Com os olhos flamejantes de tanta dor e fúria continuou encarando aquela estátua muda "Você tirou de mim tudo que era importante. Deixou-me órfã e agora o que você quer? Quer acabar com tudo? Acabar com o que resta de mim?”.

Com essas palavras presas em sua garganta, baixou a cabeça levemente sentindo as lagrimas rolarem por ser rosto. Então percebeu que ainda segurava a sacola de mercado no braço esquerdo, e que se destacando em cima dos outros itens estava a faca que a hipnotizara tanto antes.

Deixou o pacote ao chão, retirou a faca de sua embalagem e passou o dedo levemente sentindo sua lâmina afiada. Com o coração ainda em chamas, fechou os olhos e colou a lâmina ao peito, sentindo o frio contato do metal por sobre o fino tecido da blusa que usava.

Por fim, após alguns angustiantes minutos abriu os olhos fervilhantes de dor, encarou a imagem na cruz e disse em alto e bom som:

"E agora? O que você vai fazer? Vai morrer novamente para me salvar?" Disse num tom agressivo de sarcasmo.

Assim que terminou de falar ouviu um forte ruído da grande porta da igreja se chocando com violência. Olhou para trás e viu um rapaz, que não deveria ter mais do que uns 20 anos, correndo em direção ao altar.

Ela somente percebeu que ele estava armado no momento em que ele levantou o braço direito e deu dois tiros para o alto, gritando para todos saírem da igreja se não quisessem receber o próximo tiro.

A igreja, que já estava bem vazia naquela hora do dia, ficou completamente deserta, restando apenas ela olhando-o se aproximar do altar sem esboçar nenhuma emoção que fosse. Nem medo, nem aflição, nem mesmo a ira que tanto a alimentara em todos aqueles meses.

O rapaz parou em frente a ela e a encarou com aquele olhar de ódio que ela conhecia tão bem.  Não disse nem uma palavra sequer, apenas levantou a arma e encostou-a em sua testa. Nesse momento os olhos dele se fixaram na faca esquecida entre seus seios.
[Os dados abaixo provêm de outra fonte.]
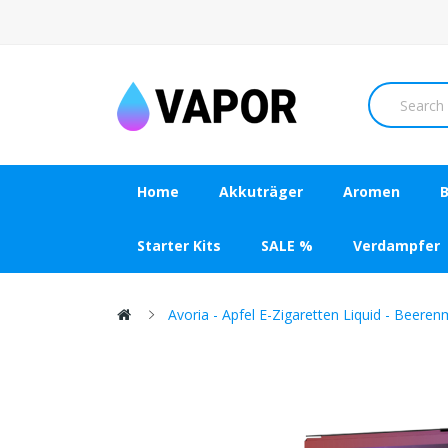
Home
Akkuträger
Aromen
B
Starter Kits
SALE %
Verdampfer
Avoria - Apfel E-Zigaretten Liquid - Beeren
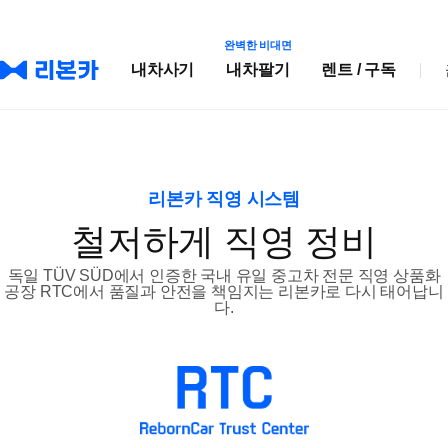
완벽한 비대면
내차사기
내차팔기
렌트 / 구독
리본카 직영 시스템
철저하게 직영 정비
독일 TÜV SÜD에서 인증한 국내 유일 중고차 전문 직영 상품화
공장 RTC에서 품질과 안전을 책임지는 리본카로 다시 태어납니
다.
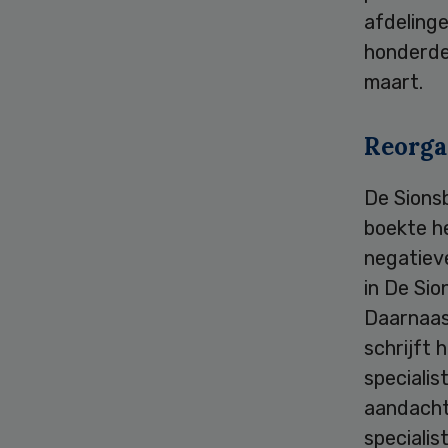
afdelinge
honderde
maart.
Reorga
De Sionsb
boekte h
negatieve
in De Si
Daarnaas
schrijft 
specialis
aandacht
speciali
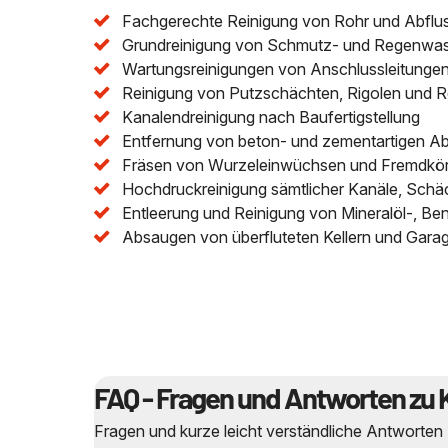
Fachgerechte Reinigung von Rohr und Abflu
Grundreinigung von Schmutz- und Regenwasser
Wartungsreinigungen von Anschlussleitungen 
Reinigung von Putzschächten, Rigolen und 
Kanalendreinigung nach Baufertigstellung
Entfernung von beton- und zementartigen A
Fräsen von Wurzeleinwüchsen und Fremdkör
Hochdruckreinigung sämtlicher Kanäle, Schä
Entleerung und Reinigung von Mineralöl-, Be
Absaugen von überfluteten Kellern und Gara
FAQ - Fragen und Antworten zu 
Fragen und kurze leicht verständliche Antworten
Então em seus olhos surgiu um brilho de compreensão e lentamente ele engatilhou a arma e começou a puxar levemente o gatilho.

Naquele exato momento, quebrando o silêncio do momento, os sinos da igreja voltaram a soar, surpreendendo-os.

Para sua completa surpresa aquele jovem desesperado apenas olhou-a bem dentro dos olhos e sem pronunciar nenhuma palavra, virou o corpo para o altar e deu dois tiros em direção da cruz e um terceiro na própria cabeça, deslizando em câmera lenta para o chão em meio ao sangue que já começava a inundar tudo ao seu redor.

Ainda em estado de choque ela saiu de trás do banco e dirigiu-se para o altar, onde a cruz encontrava-se estatelada ao chão, imóvel com seu Cristo estendido.

Ajoelhou-se ao lado da imagem e percebeu que ainda estava com a faca na mão. Olhou para Ele ali a encarando de braços abertos, pronto para recebê-la e sentiu pela primeira vez depois de muito tempo, que o fogo tinha se apagado.

Deixou a faca cair ao lado do corpo e abraçou aquela imagem, chorando e sentindo que também estava sendo abraçada e reconfortada. Percebeu nesse momento que estava novamente segura, que estava em casa.

O desespero se fora, a fúria daquele incêndio finalmente se exaurira. Agora ela poderia sentir novamente. Poderia chorar e rir. Poderia seguir em frente e construir uma nova vida e ter uma nova chance de felicidade.